The task: Every line below that holds the string "calesc" must be copied.

Stored entries:
⟨
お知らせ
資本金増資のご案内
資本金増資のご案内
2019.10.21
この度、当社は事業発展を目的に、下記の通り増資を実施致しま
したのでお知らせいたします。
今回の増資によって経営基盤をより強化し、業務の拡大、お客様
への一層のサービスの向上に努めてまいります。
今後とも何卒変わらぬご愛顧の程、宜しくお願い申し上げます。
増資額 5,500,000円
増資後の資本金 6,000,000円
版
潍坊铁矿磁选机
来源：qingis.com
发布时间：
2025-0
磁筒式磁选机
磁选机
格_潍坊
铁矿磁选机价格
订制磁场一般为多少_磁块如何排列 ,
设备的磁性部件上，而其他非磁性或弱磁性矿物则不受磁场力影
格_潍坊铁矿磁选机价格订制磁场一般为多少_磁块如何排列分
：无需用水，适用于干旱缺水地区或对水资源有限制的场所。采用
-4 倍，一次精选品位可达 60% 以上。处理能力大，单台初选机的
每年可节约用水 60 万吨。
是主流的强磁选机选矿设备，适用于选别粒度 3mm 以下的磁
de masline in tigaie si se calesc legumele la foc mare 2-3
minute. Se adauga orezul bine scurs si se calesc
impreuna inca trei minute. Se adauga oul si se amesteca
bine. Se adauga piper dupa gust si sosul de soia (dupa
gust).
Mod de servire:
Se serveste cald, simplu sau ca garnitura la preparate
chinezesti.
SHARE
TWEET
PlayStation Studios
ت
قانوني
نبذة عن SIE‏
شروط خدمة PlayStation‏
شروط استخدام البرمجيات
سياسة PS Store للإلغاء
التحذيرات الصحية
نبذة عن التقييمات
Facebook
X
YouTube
⟩
⟨
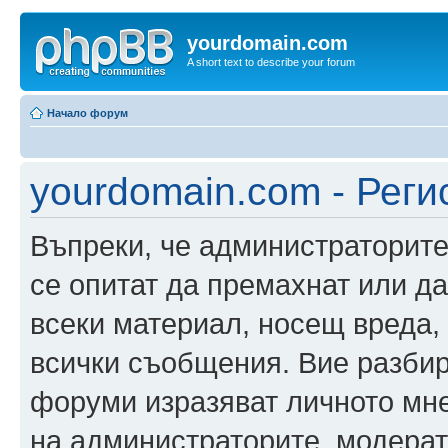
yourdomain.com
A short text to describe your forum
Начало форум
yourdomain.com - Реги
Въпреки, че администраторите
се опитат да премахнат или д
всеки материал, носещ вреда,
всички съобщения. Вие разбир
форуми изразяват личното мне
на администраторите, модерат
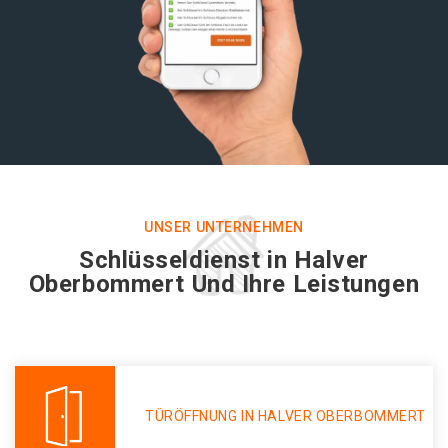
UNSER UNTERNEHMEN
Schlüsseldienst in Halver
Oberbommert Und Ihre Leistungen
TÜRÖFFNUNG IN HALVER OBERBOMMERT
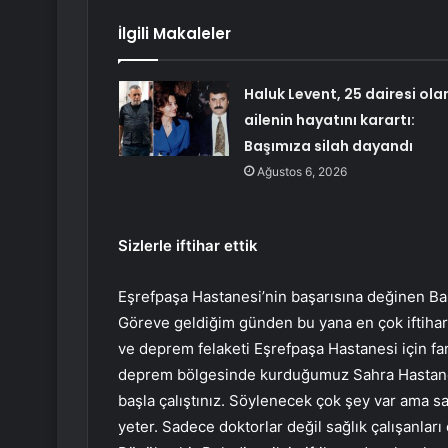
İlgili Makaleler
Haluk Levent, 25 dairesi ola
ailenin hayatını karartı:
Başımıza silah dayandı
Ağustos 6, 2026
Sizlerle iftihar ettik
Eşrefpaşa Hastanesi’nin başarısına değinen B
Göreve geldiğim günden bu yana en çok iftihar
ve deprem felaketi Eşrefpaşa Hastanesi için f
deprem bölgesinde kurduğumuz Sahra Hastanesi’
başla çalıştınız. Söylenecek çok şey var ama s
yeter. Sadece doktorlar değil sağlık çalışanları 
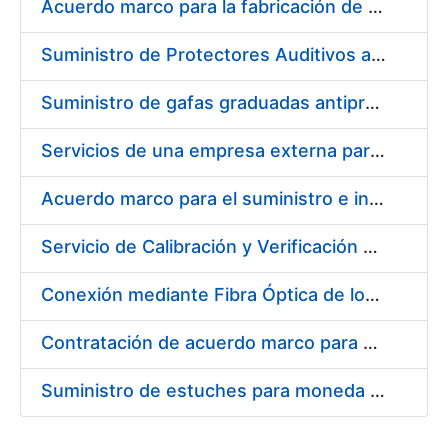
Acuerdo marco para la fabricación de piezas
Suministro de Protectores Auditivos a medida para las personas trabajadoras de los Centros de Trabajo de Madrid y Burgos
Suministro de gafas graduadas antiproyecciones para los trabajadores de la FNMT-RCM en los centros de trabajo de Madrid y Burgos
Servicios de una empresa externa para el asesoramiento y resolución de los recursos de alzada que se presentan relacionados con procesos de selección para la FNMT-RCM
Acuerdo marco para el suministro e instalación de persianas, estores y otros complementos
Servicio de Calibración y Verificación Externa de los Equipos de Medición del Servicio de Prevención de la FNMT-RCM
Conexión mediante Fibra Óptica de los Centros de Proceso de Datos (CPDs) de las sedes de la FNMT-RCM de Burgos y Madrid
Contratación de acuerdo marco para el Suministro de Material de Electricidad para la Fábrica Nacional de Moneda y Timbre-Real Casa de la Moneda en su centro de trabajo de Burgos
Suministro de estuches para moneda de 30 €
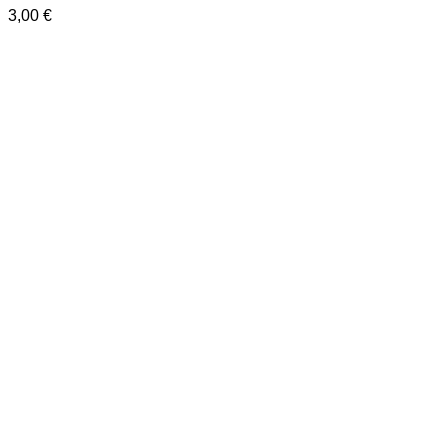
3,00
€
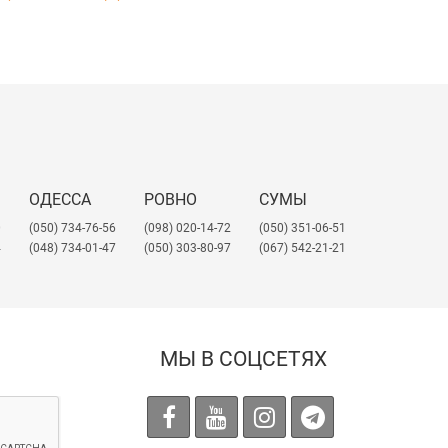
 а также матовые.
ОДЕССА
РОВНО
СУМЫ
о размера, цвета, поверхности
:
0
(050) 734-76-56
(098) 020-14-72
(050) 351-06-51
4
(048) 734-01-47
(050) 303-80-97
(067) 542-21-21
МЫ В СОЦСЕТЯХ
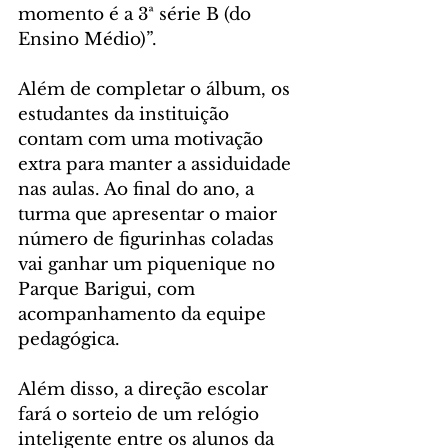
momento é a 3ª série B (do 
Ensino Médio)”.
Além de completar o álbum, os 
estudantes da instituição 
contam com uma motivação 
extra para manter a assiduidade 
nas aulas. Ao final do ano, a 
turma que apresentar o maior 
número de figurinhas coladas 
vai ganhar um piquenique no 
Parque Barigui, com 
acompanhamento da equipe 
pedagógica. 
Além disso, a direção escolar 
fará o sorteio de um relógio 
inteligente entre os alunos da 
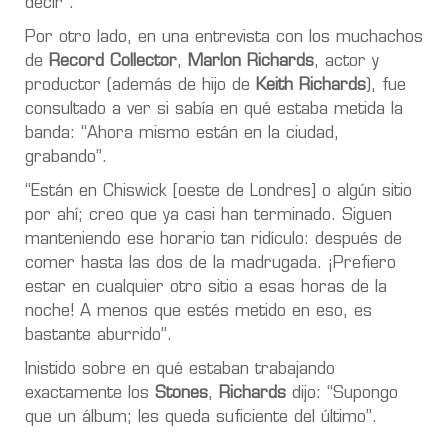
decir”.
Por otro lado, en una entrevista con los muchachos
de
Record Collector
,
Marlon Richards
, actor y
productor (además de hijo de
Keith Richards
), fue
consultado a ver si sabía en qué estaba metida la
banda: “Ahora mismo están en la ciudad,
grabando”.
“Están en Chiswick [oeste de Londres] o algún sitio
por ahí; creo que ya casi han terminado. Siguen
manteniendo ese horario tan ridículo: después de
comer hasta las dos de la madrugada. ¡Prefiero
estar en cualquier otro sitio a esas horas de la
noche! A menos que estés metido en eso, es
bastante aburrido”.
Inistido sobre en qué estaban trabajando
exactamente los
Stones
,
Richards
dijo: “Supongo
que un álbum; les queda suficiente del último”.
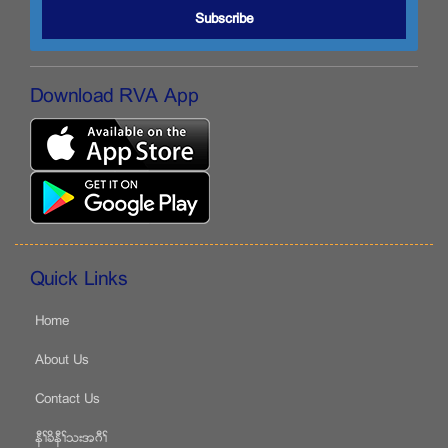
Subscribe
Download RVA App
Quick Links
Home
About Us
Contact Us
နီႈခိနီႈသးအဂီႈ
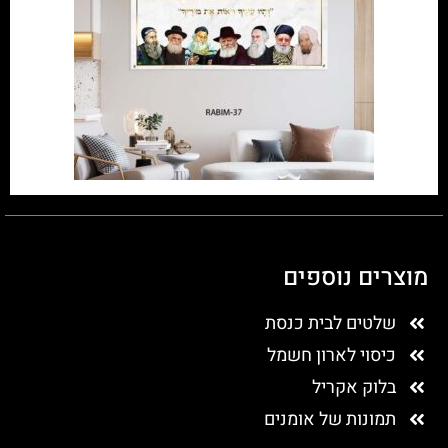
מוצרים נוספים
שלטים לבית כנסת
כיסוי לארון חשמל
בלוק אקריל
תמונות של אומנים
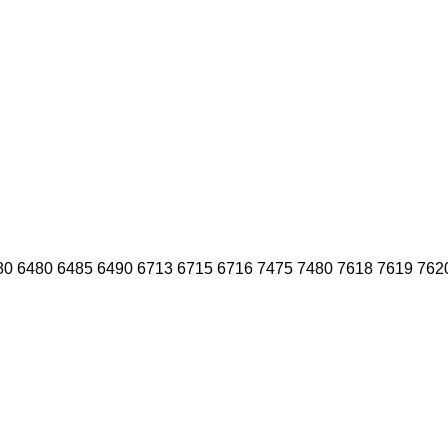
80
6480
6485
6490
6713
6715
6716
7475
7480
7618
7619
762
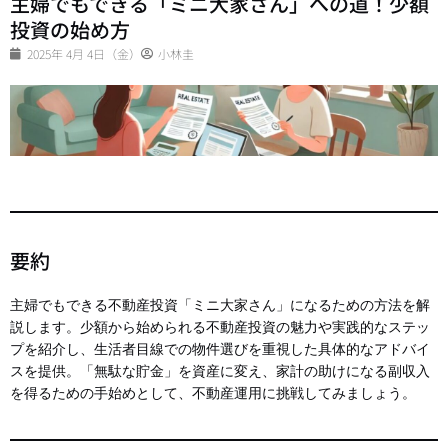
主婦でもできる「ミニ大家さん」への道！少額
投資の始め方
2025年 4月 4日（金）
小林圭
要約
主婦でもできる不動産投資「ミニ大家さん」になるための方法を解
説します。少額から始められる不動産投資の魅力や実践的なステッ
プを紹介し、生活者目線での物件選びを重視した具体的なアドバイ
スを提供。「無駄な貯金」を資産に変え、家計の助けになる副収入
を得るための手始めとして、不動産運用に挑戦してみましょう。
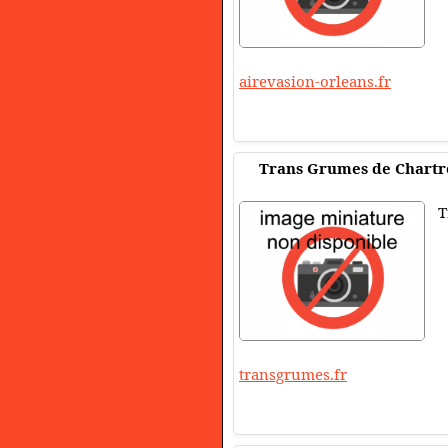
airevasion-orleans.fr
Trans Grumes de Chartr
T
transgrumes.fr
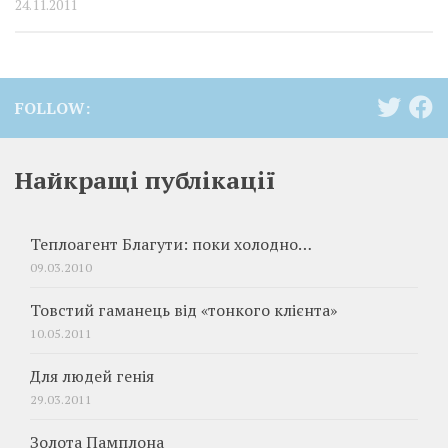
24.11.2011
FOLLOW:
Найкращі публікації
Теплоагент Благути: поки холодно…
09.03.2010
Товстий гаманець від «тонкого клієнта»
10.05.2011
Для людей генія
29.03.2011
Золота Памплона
⟩
Solution to this exercise:
de masline in tigaie si se calesc legumele la foc mare 2-3
minute. Se adauga orezul bine scurs si se calesc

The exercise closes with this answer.